Philips is a company from the Netherlands, they do make stuff in Germany thou. I was very happy with performance of Philips Xtreme Vision too but they lasted only about a year on average for me. It made sense to go with LEDs to get better performance and what was more important to us with two cars - longevity and cost effectiveness.
I'm assuming you drive at night a lot. With regard to convenience, it's easy to change bulbs. Was it easy to convert to LED? PXV bulbs are low cost, IMO. Was converting to LEDs low cost? PXV (and all halogen bulbs) put out enough heat to (usually) melt snow and ice that gets on them. LED don't put out much heat. What do you do when it's heavily snowing sticky wet snow and your LED don't melt it?
One time when I was in a 07 Jeep Wrangler LJ in Winter in a blizzard at dusk, visibility became zero. I had to stop. The heavy snowfall made near whiteout conditions, but worse still was my headlights were covered with heavy wet snow. I brushed headlights off and then continued driving. Every few miles I had to stop, get out, and brush off headlights again. It was miserable and dangerous.
That was with Wrangler stock halogen headlights.

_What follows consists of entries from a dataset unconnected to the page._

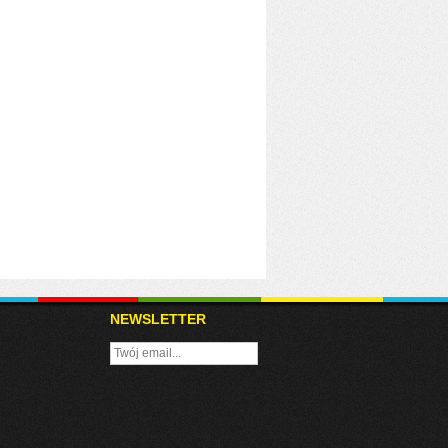
NEWSLETTER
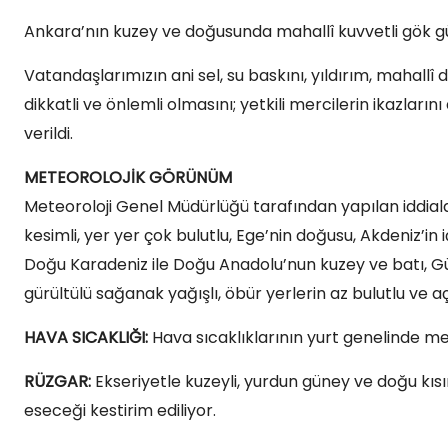
Ankara’nın kuzey ve doğusunda mahallî kuvvetli gök g
Vatandaşlarımızın ani sel, su baskını, yıldırım, mahallî 
dikkatli ve önlemli olmasını; yetkili mercilerin ikazları
verildi.
METEOROLOJİK GÖRÜNÜM
Meteoroloji Genel Müdürlüğü tarafından yapılan iddiala
kesimli, yer yer çok bulutlu, Ege’nin doğusu, Akdeniz’in
Doğu Karadeniz ile Doğu Anadolu’nun kuzey ve batı, G
gürültülü sağanak yağışlı, öbür yerlerin az bulutlu ve a
HAVA SICAKLIĞI:
Hava sıcaklıklarının yurt genelinde m
RÜZGAR:
Ekseriyetle kuzeyli, yurdun güney ve doğu kısı
eseceği kestirim ediliyor.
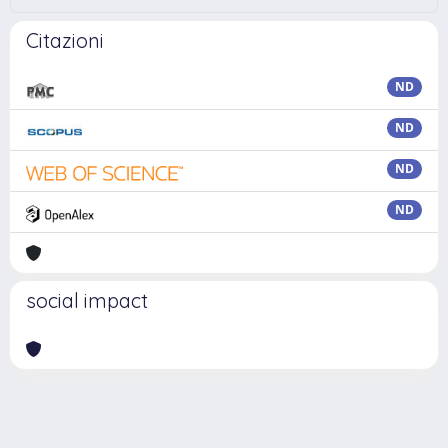
Citazioni
ND
ND
ND
ND
social impact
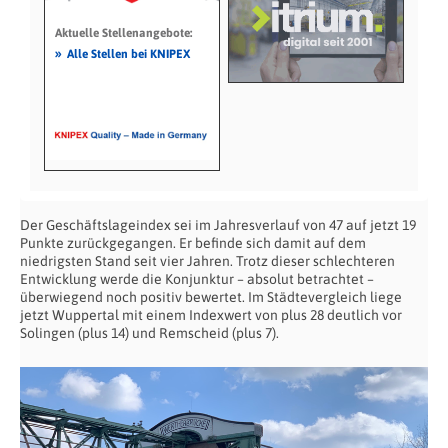
Aktuelle Stellenangebote:
»
Alle Stellen bei KNIPEX
Der Geschäftslageindex sei im Jahresverlauf von 47 auf jetzt 19
Punkte zurückgegangen. Er befinde sich damit auf dem
niedrigsten Stand seit vier Jahren. Trotz dieser schlechteren
Entwicklung werde die Konjunktur – absolut betrachtet –
überwiegend noch positiv bewertet. Im Städtevergleich liege
jetzt Wuppertal mit einem Indexwert von plus 28 deutlich vor
Solingen (plus 14) und Remscheid (plus 7).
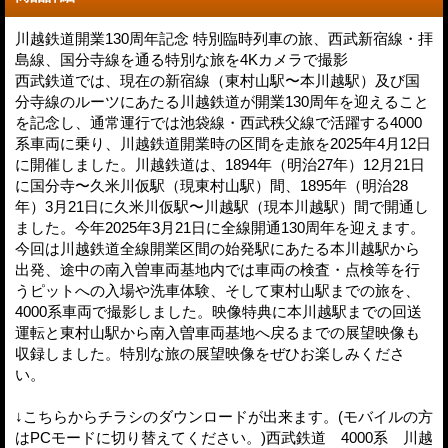
川越鉄道開業130周年記念 特別臨時列車の旅、西武新宿線・拝
島線、国分寺線を通る特別な旅を4Kカメラで撮影
西武鉄道では、現在の新宿線（東村山駅〜本川越駅）及び国
分寺線のルーツにあたる川越鉄道が開業130周年を迎えること
を記念し、通常運行では池袋線・西武秩父線で活躍する4000
系車両に乗り、川越鉄道開業時の区間を走旅を2025年4月12日
に開催しました。川越鉄道は、1894年（明治27年）12月21日
に国分寺〜久米川仮駅（現東村山駅）間、1895年（明治28
年）3月21日に久米川仮駅〜川越駅（現本川越駅）間で開通し
ました。今年2025年3月21日に全線開通130周年を迎えます。
今回は川越鉄道全線開業区間の始発駅にあたる本川越駅から
出発、途中の南入曽車両基地内では車両の検査・点検等を行
うピットへの入場や洗車体験、そして東村山駅までの旅を、
4000系車両で撮影しました。映像特典に本川越駅までの回送
運転と東村山駅から南入曽車両基地へ戻るまでの展望映像も
収録しました。特別な旅の展望映像をぜひお楽しみくださ
い。
↓こちらからチラシのダウンロードが出来ます。(モバイルの方
はPCモードに切り替えてください。)西武鉄道 4000系 川越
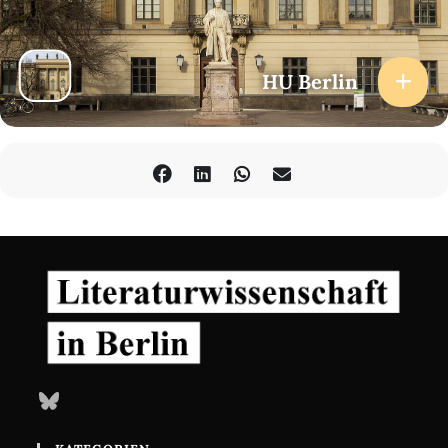
HU Berlin
Bluesky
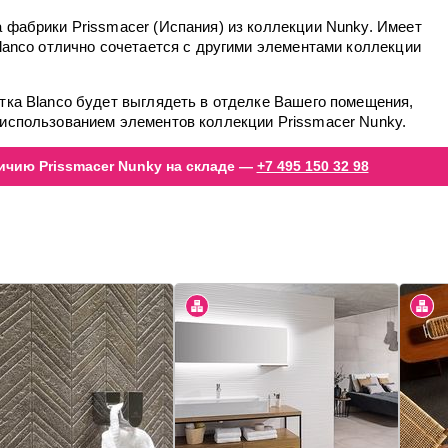
 фабрики Prissmacer (Испания) из коллекции Nunky. Имеет
Blanco отлично сочетается с другими элементами коллекции
тка Blanco будет выглядеть в отделке Вашего помещения,
 использованием элементов коллекции Prissmacer Nunky.
ичию Prissmacer Nunky на складе —
+7 495 150 32 98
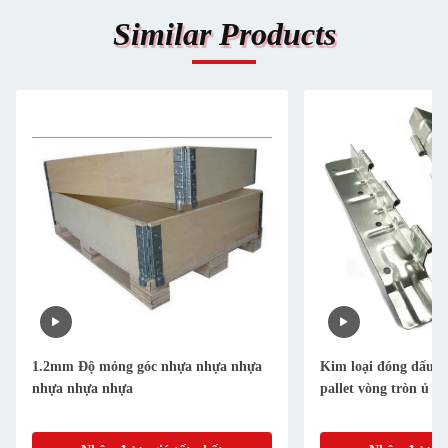
Similar Products
1.2mm Độ mỏng góc nhựa nhựa nhựa
Kim loại đóng dấu v
nhựa nhựa nhựa
pallet vòng tròn ủ g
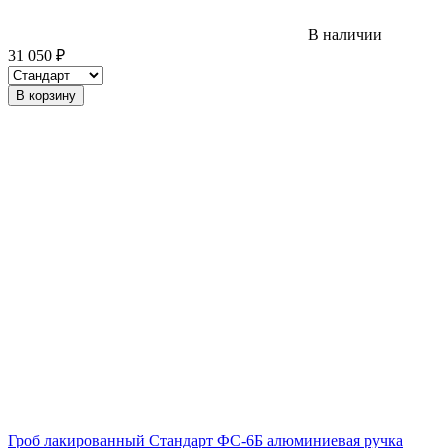
В наличии
31 050
₽
В корзину
Гроб лакированный Стандарт ФС-6Б алюминиевая ручка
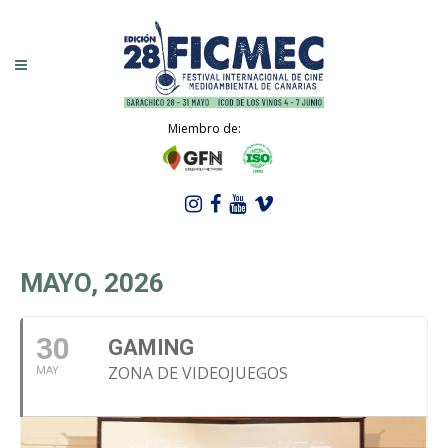
Miembro de:
MAYO, 2026
30
GAMING
ZONA DE VIDEOJUEGOS
MAY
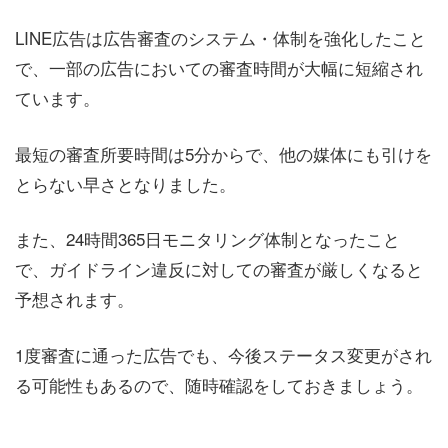
LINE広告は広告審査のシステム・体制を強化したこと
で、一部の広告においての審査時間が大幅に短縮され
ています。
最短の審査所要時間は5分からで、他の媒体にも引けを
とらない早さとなりました。
また、24時間365日モニタリング体制となったこと
で、ガイドライン違反に対しての審査が厳しくなると
予想されます。
1度審査に通った広告でも、今後ステータス変更がされ
る可能性もあるので、随時確認をしておきましょう。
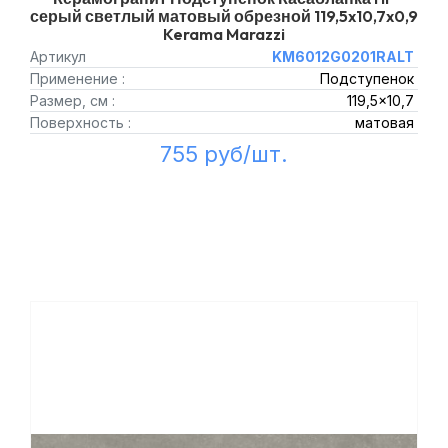
серый светлый матовый обрезной 119,5x10,7x0,9
Kerama Marazzi
Артикул
KM6012G0201RALT
Применение :
Подступенок
Размер, см :
119,5x10,7
Поверхность :
матовая
755 руб/шт.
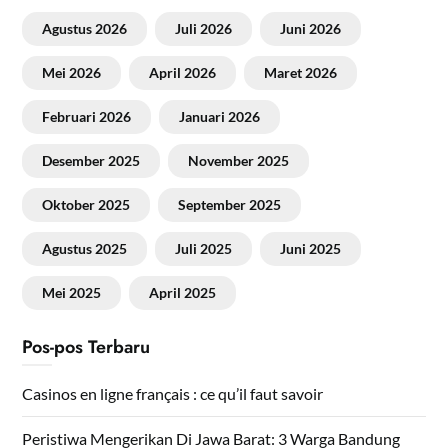
Agustus 2026
Juli 2026
Juni 2026
Mei 2026
April 2026
Maret 2026
Februari 2026
Januari 2026
Desember 2025
November 2025
Oktober 2025
September 2025
Agustus 2025
Juli 2025
Juni 2025
Mei 2025
April 2025
Pos-pos Terbaru
Casinos en ligne français : ce qu’il faut savoir
Peristiwa Mengerikan Di Jawa Barat: 3 Warga Bandung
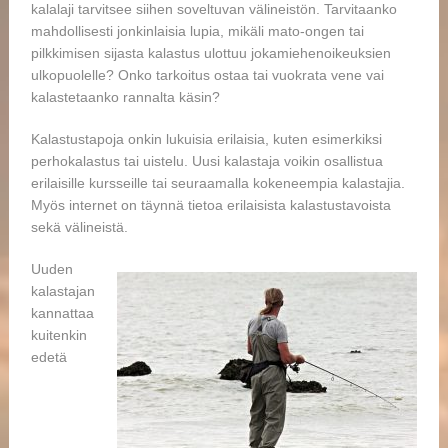
kalalaji tarvitsee siihen soveltuvan välineistön. Tarvitaanko
mahdollisesti jonkinlaisia lupia, mikäli mato-ongen tai
pilkkimisen sijasta kalastus ulottuu jokamiehenoikeuksien
ulkopuolelle? Onko tarkoitus ostaa tai vuokrata vene vai
kalastetaanko rannalta käsin?
Kalastustapoja onkin lukuisia erilaisia, kuten esimerkiksi
perhokalastus tai uistelu. Uusi kalastaja voikin osallistua
erilaisille kursseille tai seuraamalla kokeneempia kalastajia.
Myös internet on täynnä tietoa erilaisista kalastustavoista
sekä välineistä.
Uuden
kalastajan
kannattaa
kuitenkin
edetä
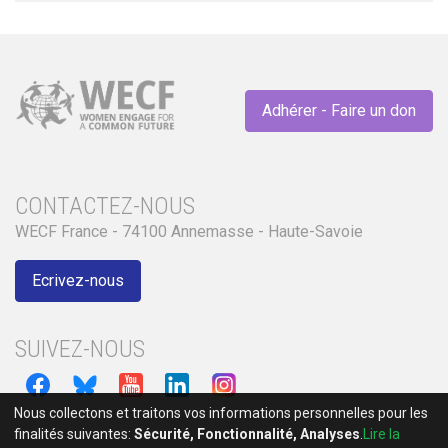
Adhérer - Faire un don
CONTACTEZ-NOUS
WECF France - 74100 Annemasse - Haute-Savoie
Ecrivez-nous
SUIVEZ-NOUS
Nous collectons et traitons vos informations personnelles pour les
finalités suivantes:
Sécurité, Fonctionnalité, Analyses
.
Lire la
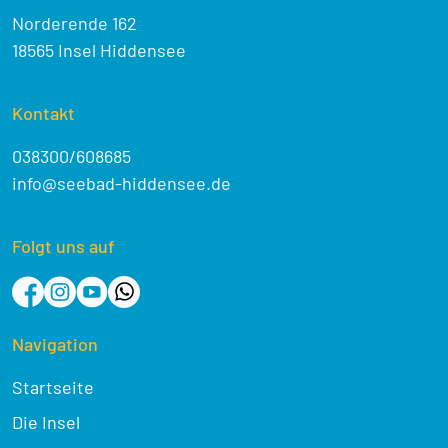
Norderende 162
18565 Insel Hiddensee
Kontakt
038300/608685
info@seebad-hiddensee.de
Folgt uns auf
Navigation
Startseite
Die Insel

Normally stock halogen headlights melt snow faster than it can accumulate, but in a heavy wet snowfall even stock halogen bulbs can get overwhelmed. LED would have been much worse in a heavy wet snowstorm because LED make little heat. If my Jeep had LED headlights, I would have been stranded.
In my 99 Jeep Cherokee and my 97 Buick Park Ave I have Philips Xtreme Vision halogen bulbs.
My Philips Xtreme Vision bulbs put out enough heat (slightly more heat than stock AC Delco halogen) to (so far) always melt snow faster than it can accumulate. The PXV are also much brighter than ACD and same useful slightly yellowish color.
Everyone knows that halogen bulbs create some heat due to some inefficiency, but in winter conditions heated headlights can be a God send.